第二話 魔法理論入門 後編
セノスおじさんの家に着くと、既におじさんが家の前で待っていた。
「おぉ、セレスさんにリーザ。待ってましたよ」
「セノスさん、今日はこの子をよろしくお願いします」
「よろしくお願いします」
先生が隣で頭を下げるのに合わせて、わたしも頭を下げた。
「はい、こちらこそよろしくお願いします。リーザ、家の裏が練習場になってるから、先に行ってなさい」
「分かった」
おじさんに促され、わたしは一足先に練習場へ向かう。
「終わる頃に迎えに行くからね」
後ろからセラ先生がそう呼びかけてきた。わたしは一度振り返って先生に手を振り、再び練習場への道を進んでいった。
そこに着くと、既に先客がいた。
「お! リーザじゃねぇか!」
「シヴくん……?」
わたしの友達の一人、シヴくんだった。
切り株に座っていた彼は立ち上がり、わたしに向かってきた。
「そうか……ここに来たってことは、お前も十歳になったってことか。お前も成長したなぁ」
彼が変に生意気なことを言ってきたので、わたしは少し腹が立ってしまった。
「ちょっと、何先輩面してるのよ。あんたとわたしは同い年でしょ?」
「まぁまぁ、落ち着け。この世界は年功序列なのさ。俺の方が誕生日が早く来る。よって、俺の方が偉い!」
「全く、調子良いのは相変わらずなんだから……」
呆れ返ったわたしはシヴくんを無視し、近くの切り株に腰掛けた。彼はそれでも誇らしげにわたしに構ってくる。
「俺は一応お前の先輩だからなぁ。何だったら、俺が教えてやってもいいぜ?」
「そういうことは、一回でも的に矢を中ててから言いなさい」
「げっ! セノスおじさん!」
いつの間にか、おじさんはシヴくんの背後をとっていた。先生との話はもう済んだようだ。
「くっ、おじさん、そうやって人の背後に回るのは趣味が悪ぃんじゃねぇか? それと、さらっと余計なこと言いやがって」
余計なこととは、シヴくんがまだ一度も的を射たことが無いということだろうか。あれだけ先輩面していてそんな体たらくでは、立つ瀬が無いというものだ。

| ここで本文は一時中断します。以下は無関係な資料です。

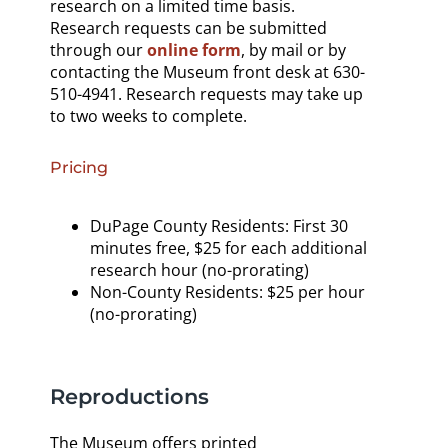
research on a limited time basis.
Research requests can be submitted
through our
online form
, by mail or by
contacting the Museum front desk at 630-
510-4941. Research requests may take up
to two weeks to complete.
Pricing
DuPage County Residents: First 30
minutes free, $25 for each additional
research hour (no-prorating)
Non-County Residents: $25 per hour
(no-prorating)
Reproductions
The Museum offers printed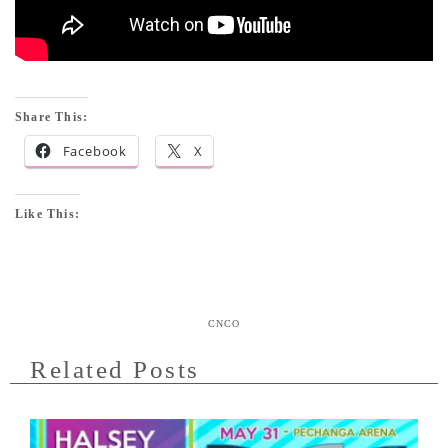
Share This:
Facebook
X
Like This:
CNCO
Related Posts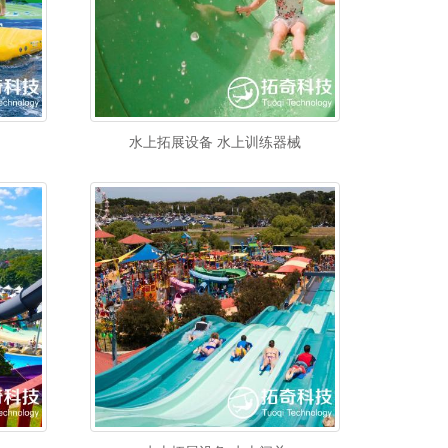
水上拓展设备 水上训练器械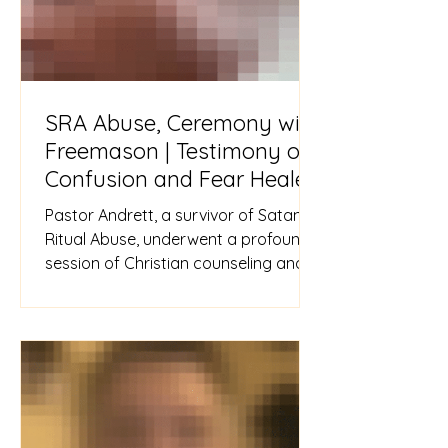
SRA Abuse, Ceremony with
Freemason | Testimony of
Confusion and Fear Healed
Pastor Andrett, a survivor of Satanic
Ritual Abuse, underwent a profound
session of Christian counseling and
inner healing. Encouraged to vo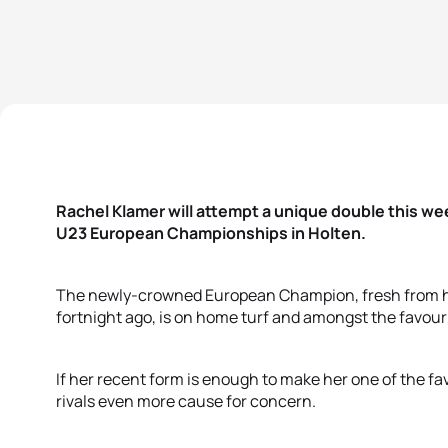
Rachel Klamer will attempt a unique double this 
U23 European Championships in Holten.
The newly-crowned European Champion, fresh from her 
fortnight ago, is on home turf and amongst the favourit
If her recent form is enough to make her one of the fav
rivals even more cause for concern.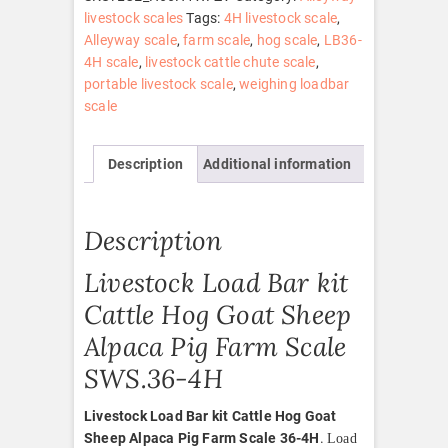
Hog
livestock scales
Tags:
4H livestock scale
,
Goat
Alleyway scale
,
farm scale
,
hog scale
,
LB36-
Sheep
4H scale
,
livestock cattle chute scale
,
Alpaca
portable livestock scale
,
weighing loadbar
Pig
scale
Farm
Scale
Description
Additional information
36-
4H
quantity
Description
Livestock Load Bar kit
Cattle Hog Goat Sheep
Alpaca Pig Farm Scale
SWS.36-4H
Livestock Load Bar kit Cattle Hog Goat
Sheep Alpaca Pig Farm Scale 36-4H
.
Load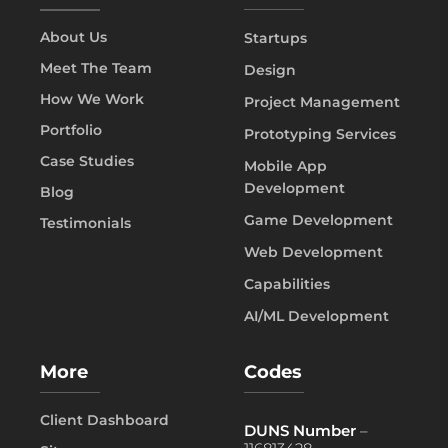
About Us
Startups
Meet The Team
Design
How We Work
Project Management
Portfolio
Prototyping Services
Case Studies
Mobile App
Development
Blog
Game Development
Testimonials
Web Development
Capabilities
AI/ML Development
More
Codes
Client Dashboard
DUNS Number
–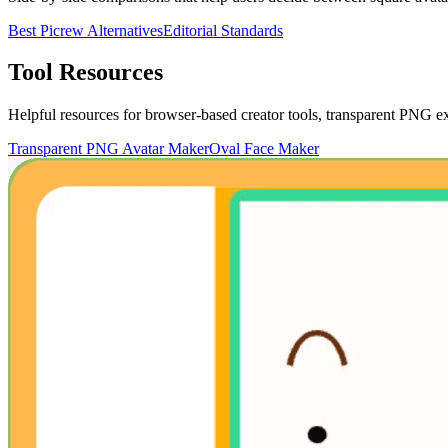
Best Picrew Alternatives
Editorial Standards
Tool Resources
Helpful resources for browser-based creator tools, transparent PNG exp
Transparent PNG Avatar Maker
Oval Face Maker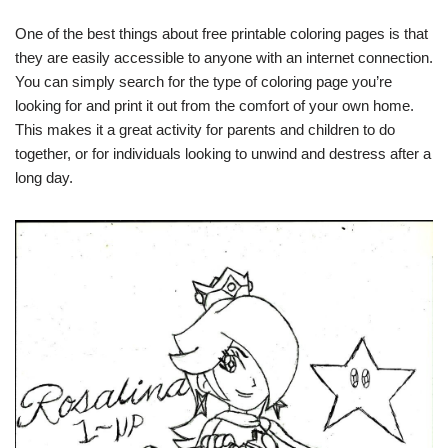
One of the best things about free printable coloring pages is that
they are easily accessible to anyone with an internet connection.
You can simply search for the type of coloring page you’re
looking for and print it out from the comfort of your own home.
This makes it a great activity for parents and children to do
together, or for individuals looking to unwind and destress after a
long day.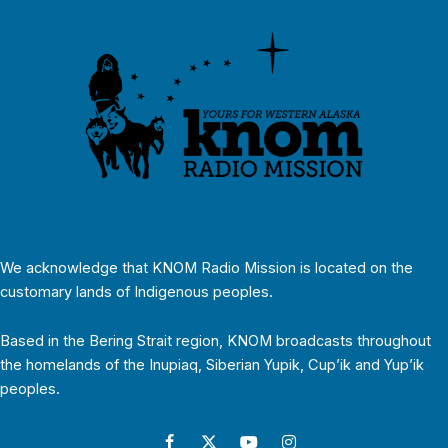
We acknowledge that KNOM Radio Mission is located on the
customary lands of Indigenous peoples.
Based in the Bering Strait region, KNOM broadcasts throughout
the homelands of the Inupiaq, Siberian Yupik, Cup’ik and Yup’ik
peoples.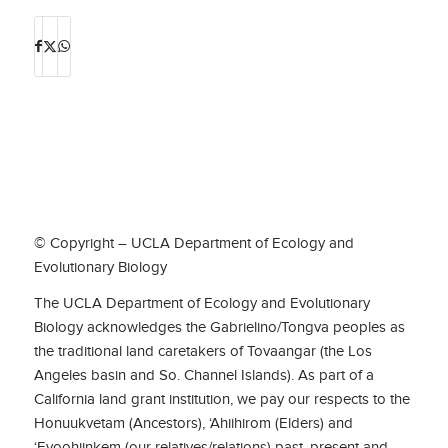
© Copyright – UCLA Department of Ecology and
Evolutionary Biology
The UCLA Department of Ecology and Evolutionary
Biology acknowledges the Gabrielino/Tongva peoples as
the traditional land caretakers of Tovaangar (the Los
Angeles basin and So. Channel Islands). As part of a
California land grant institution, we pay our respects to the
Honuukvetam (Ancestors), ‘Ahiihirom (Elders) and
‘Eyoohiinkem (our relatives/relations) past, present and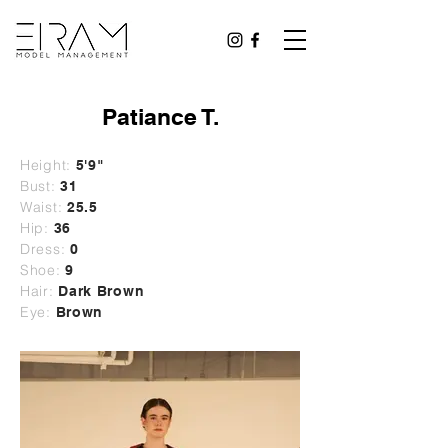
Patiance T.
Height:
5'9"
Bust:
31
Waist:
25.5
Hip:
36
Dress:
0
Shoe:
9
Hair:
Dark Brown
Eye:
Brown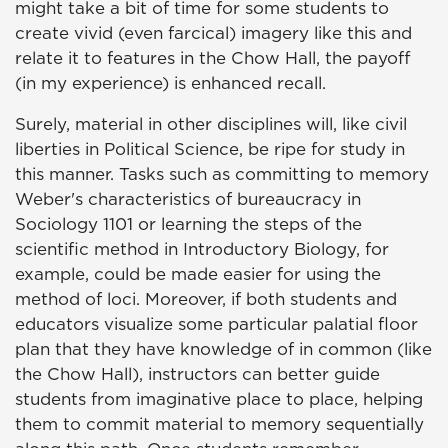
might take a bit of time for some students to
create vivid (even farcical) imagery like this and
relate it to features in the Chow Hall, the payoff
(in my experience) is enhanced recall.
Surely, material in other disciplines will, like civil
liberties in Political Science, be ripe for study in
this manner. Tasks such as committing to memory
Weber's characteristics of bureaucracy in
Sociology 1101 or learning the steps of the
scientific method in Introductory Biology, for
example, could be made easier for using the
method of loci. Moreover, if both students and
educators visualize some particular palatial floor
plan that they have knowledge of in common (like
the Chow Hall), instructors can better guide
students from imaginative place to place, helping
them to commit material to memory sequentially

「シヴ、そうやって無駄に見栄を張るのはお前の悪い癖だぞ」
「ふんっ! いいんだよ。実力はすぐに追いついてくるんだから」
「またそんな調子良いこと言って……」
セノスおじさんが呆れている。シヴくんはずっとこんな調子だろうし、おじさんは大変だなぁ。

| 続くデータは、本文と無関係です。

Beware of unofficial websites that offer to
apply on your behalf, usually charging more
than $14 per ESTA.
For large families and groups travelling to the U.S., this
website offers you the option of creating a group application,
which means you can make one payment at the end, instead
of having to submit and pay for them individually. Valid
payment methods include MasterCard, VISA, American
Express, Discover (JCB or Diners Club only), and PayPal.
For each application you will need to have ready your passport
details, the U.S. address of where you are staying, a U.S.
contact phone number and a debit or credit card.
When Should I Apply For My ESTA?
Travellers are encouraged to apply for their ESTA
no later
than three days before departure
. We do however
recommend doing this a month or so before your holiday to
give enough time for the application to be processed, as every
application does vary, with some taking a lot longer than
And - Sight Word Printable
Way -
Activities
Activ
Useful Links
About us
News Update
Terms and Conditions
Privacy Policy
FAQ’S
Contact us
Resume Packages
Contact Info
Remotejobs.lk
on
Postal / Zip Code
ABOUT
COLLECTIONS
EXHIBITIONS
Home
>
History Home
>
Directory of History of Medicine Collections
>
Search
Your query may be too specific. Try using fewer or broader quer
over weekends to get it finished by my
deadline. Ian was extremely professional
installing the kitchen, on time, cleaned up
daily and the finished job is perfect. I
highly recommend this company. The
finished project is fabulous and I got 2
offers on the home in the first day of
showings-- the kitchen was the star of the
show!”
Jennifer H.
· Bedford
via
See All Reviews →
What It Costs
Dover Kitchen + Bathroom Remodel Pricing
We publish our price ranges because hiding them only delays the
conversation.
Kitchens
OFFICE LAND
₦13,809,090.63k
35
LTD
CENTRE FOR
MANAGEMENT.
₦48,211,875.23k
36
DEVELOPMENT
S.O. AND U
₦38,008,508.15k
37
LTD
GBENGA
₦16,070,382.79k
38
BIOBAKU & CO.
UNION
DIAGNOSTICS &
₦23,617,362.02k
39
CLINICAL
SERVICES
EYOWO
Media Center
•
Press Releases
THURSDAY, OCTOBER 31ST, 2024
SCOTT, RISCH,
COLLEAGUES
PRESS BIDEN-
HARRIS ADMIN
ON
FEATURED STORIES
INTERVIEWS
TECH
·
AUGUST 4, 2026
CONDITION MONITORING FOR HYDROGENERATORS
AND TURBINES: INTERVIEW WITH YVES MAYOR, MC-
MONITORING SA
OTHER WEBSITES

「じゃあ、そろそろ始めようか。君達の弓を持ってくるからちょっと待っててね」
そう言うと、おじさんは小屋の中に消えていった。
弓、か。見たことはあるけど、実際に触ってみるのは初めてだ。矢を射るってどんな感触なんだろう。少し興奮する。
しばらくして、おじさんが弓を二張持ってきた。
「ほら、君達の弓だ」
わたしとシヴくんはそれぞれ弓を受け取った。
初めて触る弓の感触。木の滑らかな手触りと、ピンと張った弦。
「リーザは初めてだから、最初に基本を教えよう。済まないが、シヴ、ちょっとの間待っていてくれるかな?」
「まあ、仕方ねぇな」
そうだった。シヴくんはまともに的に中てられないようだけど、一応わたしより先に習い始めているんだった。基礎はちゃんと習っていることだろう。
「じゃあ、リーザ、こっちへ来て」
「うん」
おじさんに呼ばれたので側に行くと、そこの地面には横にした細い木が半分埋まっていた。その先を見ると、的が三つ横に並んでいた。どうやら、今いるところからあの的を射るらしい。

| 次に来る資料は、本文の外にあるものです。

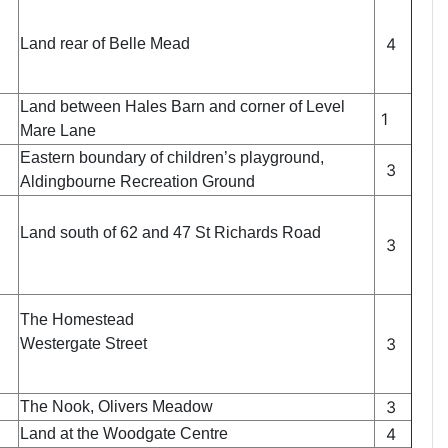
4
Land rear of Belle Mead
Land between Hales Barn and corner of Level
1
Mare Lane
Eastern boundary of children’s playground,
3
Aldingbourne Recreation Ground
Land south of 62 and 47 St Richards Road
3
The Homestead
3
Westergate Street
3
The Nook, Olivers Meadow
4
Land at the Woodgate Centre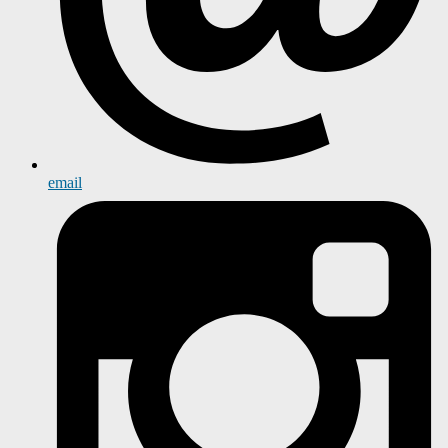
email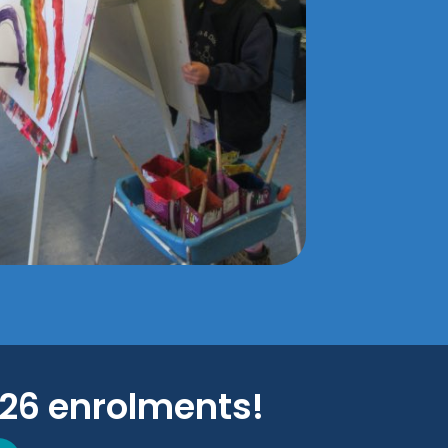
026 enrolments!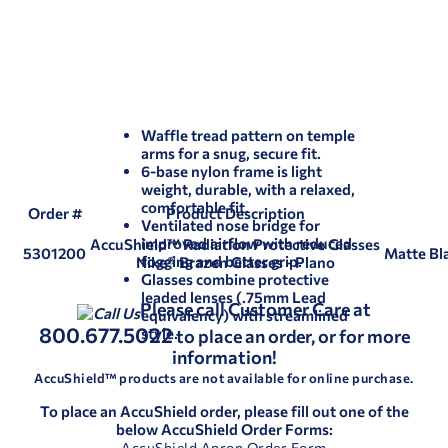
Waffle tread pattern on temple
arms for a snug, secure fit.
6-base nylon frame is light
weight, durable, with a relaxed,
comfortable fit.
Order #
Product Description
Ventilated nose bridge for
improved airflow with reduced
AccuShield™ Radiation Protective Glasses
5301200
Matte Bla
fogging and better grip.
Nike® Brazen Glasses - Plano
Glasses combine protective
leaded lenses (.75mm Lead
Please call Customer Care at
equivalency) with streamlined
800.677.5022
style.
to place an order, or for more
information!
AccuShield™ products are not available for online purchase.
To place an AccuShield order, please fill out one of the
below AccuShield Order Forms:
AccuShield Apron Order Form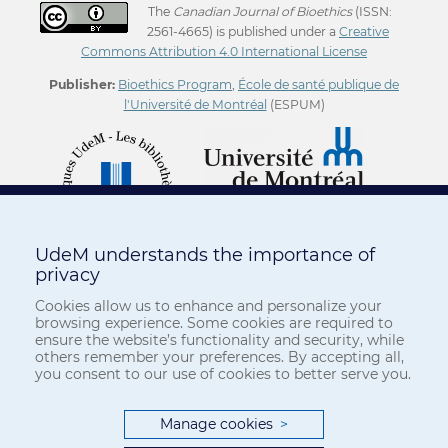
The
Canadian Journal of Bioethics
(ISSN:
2561-4665) is published under a
Creative
Commons Attribution 4.0 International License
Publisher:
Bioethics Program
,
École de santé publique de
l'Université de Montréal
(ESPUM)
UdeM understands the importance of
privacy
Cookies allow us to enhance and personalize your
browsing experience. Some cookies are required to
ensure the website’s functionality and security, while
others remember your preferences. By accepting all,
you consent to our use of cookies to better serve you.
Manage cookies
>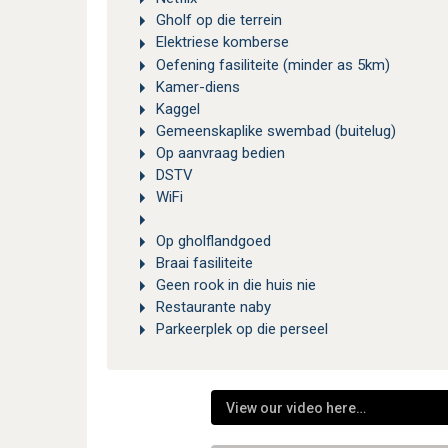
Gholf op die terrein
Elektriese komberse
Oefening fasiliteite (minder as 5km)
Kamer-diens
Kaggel
Gemeenskaplike swembad (buitelug)
Op aanvraag bedien
DSTV
WiFi
Op gholflandgoed
Braai fasiliteite
Geen rook in die huis nie
Restaurante naby
Parkeerplek op die perseel
View our video here…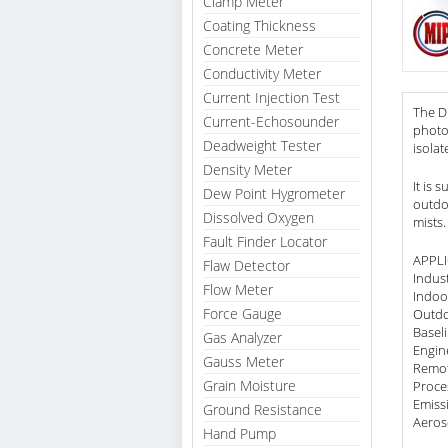
Clamp Meter
Coating Thickness
Concrete Meter
Conductivity Meter
Current Injection Test
The Du
Current-Echosounder
photom
Deadweight Tester
isolat
Density Meter
It is 
Dew Point Hygrometer
outdo
Dissolved Oxygen
mists.
Fault Finder Locator
APPL
Flaw Detector
Indus
Flow Meter
Indoor
Force Gauge
Outdo
Basel
Gas Analyzer
Engin
Gauss Meter
Remot
Grain Moisture
Proce
Emiss
Ground Resistance
Aeros
Hand Pump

「いいかい? 弓の構えには二種類あるんだ。一つは弓を縦に構えるもの、もう一つは横に構えるものだ。とりあえず、最初は横に構えるほうからやってみようか」
「分かった」
おじさんの言う通りに弓を構えてみる。まだ矢すら持っていないのに、気分は既に狩猟者だった。
「うん、いいよ。じゃあ、そのまま矢を番えてみようか」
おじさんから一本の矢を持たされた。それを指示通りに弓に番える。
「よし、じゃあ一回矢を放ってみよう」
「わ、分かった」
弓を思いっ切り引く。意外に弓が硬く、引くには結構な力を込めなければいけなかった。
矢を顔の横まで十分に引き、そして放った。
矢は鋭い音を立てて前方へ飛んでゆき、的を通り越して壁に突き刺さった。
「あぁ、はずれちゃった……」
「最初だから大丈夫。これから練習して上手になるんだから」
おじさんはそう慰めてくれるけど、わたしは思いの外的を外したことが悔しかった。きっと、これが獲物を逃したときの狩猟者の気持ちなんだろう。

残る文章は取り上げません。